===== Input records

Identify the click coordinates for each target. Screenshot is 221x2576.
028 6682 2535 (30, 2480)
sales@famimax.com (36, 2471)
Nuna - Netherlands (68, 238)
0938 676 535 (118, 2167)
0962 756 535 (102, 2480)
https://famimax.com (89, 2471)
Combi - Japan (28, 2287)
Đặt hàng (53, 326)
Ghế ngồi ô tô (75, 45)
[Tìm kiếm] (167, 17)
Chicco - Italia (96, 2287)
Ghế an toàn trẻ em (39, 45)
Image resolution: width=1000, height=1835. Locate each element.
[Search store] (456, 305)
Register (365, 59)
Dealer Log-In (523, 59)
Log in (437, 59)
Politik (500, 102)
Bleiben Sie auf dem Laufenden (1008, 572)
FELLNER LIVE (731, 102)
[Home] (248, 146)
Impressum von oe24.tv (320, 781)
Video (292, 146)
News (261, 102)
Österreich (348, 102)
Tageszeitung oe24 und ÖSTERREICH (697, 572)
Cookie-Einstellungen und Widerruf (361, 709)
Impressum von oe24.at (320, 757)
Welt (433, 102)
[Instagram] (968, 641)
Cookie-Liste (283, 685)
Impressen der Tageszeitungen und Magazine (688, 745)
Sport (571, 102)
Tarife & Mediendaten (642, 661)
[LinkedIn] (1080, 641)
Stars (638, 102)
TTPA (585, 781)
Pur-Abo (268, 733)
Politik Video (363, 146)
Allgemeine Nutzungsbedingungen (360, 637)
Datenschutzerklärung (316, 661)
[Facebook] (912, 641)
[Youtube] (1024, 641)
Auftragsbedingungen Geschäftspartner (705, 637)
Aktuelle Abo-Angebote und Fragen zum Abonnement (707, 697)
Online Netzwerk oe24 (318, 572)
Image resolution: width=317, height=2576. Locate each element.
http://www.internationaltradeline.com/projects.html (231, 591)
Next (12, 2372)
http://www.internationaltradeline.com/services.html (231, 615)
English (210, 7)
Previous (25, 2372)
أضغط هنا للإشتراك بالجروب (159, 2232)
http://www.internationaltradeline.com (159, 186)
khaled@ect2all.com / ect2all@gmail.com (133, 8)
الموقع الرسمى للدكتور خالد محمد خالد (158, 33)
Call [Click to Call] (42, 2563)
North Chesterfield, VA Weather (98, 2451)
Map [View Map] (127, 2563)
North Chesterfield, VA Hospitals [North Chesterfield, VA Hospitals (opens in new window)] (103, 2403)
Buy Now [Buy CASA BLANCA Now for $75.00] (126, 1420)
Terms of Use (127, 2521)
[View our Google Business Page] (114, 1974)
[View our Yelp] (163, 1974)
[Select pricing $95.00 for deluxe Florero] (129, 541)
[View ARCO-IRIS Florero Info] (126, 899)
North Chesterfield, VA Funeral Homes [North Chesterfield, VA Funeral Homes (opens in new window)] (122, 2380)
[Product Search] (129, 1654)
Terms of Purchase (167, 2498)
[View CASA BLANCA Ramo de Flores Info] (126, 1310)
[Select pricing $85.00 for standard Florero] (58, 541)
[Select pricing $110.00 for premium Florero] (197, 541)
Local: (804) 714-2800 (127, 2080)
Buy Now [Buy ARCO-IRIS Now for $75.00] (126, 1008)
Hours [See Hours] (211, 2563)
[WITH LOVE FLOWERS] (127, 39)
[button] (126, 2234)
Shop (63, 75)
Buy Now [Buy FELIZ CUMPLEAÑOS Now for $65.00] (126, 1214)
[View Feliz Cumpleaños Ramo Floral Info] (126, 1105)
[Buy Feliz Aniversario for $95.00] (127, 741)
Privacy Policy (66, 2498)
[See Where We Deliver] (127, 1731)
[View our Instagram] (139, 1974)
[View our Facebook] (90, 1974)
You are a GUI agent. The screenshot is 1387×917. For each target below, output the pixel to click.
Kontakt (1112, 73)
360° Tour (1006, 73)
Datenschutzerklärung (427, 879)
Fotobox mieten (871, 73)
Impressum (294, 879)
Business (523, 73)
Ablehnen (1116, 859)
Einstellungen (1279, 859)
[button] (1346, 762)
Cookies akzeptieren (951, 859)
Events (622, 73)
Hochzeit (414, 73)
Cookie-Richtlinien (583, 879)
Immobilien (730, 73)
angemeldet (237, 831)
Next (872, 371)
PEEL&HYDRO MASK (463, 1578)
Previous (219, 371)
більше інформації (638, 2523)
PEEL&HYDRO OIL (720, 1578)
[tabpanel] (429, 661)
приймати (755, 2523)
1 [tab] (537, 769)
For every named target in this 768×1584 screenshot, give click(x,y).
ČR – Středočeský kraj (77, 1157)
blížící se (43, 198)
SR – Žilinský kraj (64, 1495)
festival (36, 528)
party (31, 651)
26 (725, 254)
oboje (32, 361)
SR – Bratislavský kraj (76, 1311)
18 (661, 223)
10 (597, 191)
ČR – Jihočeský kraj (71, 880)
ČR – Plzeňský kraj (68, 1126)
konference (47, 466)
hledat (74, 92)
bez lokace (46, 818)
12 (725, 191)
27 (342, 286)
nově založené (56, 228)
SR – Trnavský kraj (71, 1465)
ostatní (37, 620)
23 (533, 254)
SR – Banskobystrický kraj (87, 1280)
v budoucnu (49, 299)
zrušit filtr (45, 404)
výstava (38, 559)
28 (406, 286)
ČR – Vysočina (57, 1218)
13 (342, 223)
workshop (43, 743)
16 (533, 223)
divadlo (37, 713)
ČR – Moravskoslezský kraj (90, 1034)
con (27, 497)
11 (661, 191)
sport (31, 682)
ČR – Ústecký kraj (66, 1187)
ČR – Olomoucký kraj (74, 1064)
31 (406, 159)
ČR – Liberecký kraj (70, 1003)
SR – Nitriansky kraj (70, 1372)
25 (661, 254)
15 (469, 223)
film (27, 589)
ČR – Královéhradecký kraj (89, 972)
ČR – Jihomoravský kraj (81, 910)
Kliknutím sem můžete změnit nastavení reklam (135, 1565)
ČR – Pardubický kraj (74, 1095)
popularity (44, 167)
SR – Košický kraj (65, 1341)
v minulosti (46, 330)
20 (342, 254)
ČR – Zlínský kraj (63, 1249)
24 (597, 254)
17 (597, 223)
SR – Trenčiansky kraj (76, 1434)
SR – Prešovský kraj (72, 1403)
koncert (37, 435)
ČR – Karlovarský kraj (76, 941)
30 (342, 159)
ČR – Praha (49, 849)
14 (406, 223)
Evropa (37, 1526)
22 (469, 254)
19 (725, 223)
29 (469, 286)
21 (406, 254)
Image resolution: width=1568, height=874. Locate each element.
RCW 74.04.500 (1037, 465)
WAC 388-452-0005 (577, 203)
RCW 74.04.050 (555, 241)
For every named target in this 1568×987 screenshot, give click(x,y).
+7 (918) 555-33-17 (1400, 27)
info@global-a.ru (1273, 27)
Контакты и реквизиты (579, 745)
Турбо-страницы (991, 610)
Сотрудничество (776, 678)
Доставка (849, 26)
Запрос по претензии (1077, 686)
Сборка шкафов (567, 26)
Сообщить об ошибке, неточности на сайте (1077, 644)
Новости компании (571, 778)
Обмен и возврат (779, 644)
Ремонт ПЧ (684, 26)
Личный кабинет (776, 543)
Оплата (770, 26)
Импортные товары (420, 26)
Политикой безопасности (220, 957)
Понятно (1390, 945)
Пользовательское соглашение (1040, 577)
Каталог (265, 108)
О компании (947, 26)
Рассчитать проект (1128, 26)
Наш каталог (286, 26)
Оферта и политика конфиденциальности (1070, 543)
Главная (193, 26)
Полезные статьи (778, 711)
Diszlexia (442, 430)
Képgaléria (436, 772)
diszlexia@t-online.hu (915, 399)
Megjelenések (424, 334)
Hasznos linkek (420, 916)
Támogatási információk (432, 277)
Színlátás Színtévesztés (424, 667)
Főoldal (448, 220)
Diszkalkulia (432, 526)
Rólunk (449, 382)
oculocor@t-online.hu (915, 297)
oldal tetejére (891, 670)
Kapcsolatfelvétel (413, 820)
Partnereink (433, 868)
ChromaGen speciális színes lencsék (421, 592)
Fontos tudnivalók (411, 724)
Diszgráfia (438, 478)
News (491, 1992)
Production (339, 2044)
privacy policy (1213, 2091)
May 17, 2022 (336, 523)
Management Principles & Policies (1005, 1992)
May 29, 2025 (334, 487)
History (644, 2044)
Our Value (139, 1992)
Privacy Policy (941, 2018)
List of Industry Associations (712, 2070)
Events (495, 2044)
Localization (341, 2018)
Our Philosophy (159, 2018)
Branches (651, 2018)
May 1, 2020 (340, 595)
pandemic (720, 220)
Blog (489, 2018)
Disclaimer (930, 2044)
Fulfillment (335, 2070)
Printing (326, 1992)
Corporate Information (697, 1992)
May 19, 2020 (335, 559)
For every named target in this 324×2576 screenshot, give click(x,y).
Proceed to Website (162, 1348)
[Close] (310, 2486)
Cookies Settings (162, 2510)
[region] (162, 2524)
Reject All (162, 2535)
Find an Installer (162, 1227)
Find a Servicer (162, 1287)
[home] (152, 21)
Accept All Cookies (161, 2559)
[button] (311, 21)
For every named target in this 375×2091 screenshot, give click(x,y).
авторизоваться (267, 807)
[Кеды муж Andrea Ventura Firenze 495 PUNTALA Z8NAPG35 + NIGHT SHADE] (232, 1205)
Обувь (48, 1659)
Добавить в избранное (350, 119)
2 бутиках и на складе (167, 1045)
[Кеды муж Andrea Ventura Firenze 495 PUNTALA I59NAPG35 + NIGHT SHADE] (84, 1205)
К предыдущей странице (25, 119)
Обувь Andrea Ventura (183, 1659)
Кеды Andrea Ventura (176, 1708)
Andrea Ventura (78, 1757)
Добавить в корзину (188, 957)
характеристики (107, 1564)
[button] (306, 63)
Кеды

==========

> _Task description_
In the records above, find each line that holds the word "target"; copy all such lines.

> _Written response_
Identify the click coordinates for each target. Screenshot is 221x2576.
You are a GUI agent. The screenshot is 1387×917. For each target below, output the pixel to click.
For every named target in this 768×1584 screenshot, give click(x,y).
For every named target in this 1568×987 screenshot, give click(x,y).
For every named target in this 324×2576 screenshot, give click(x,y).
For every named target in this 375×2091 screenshot, give click(x,y).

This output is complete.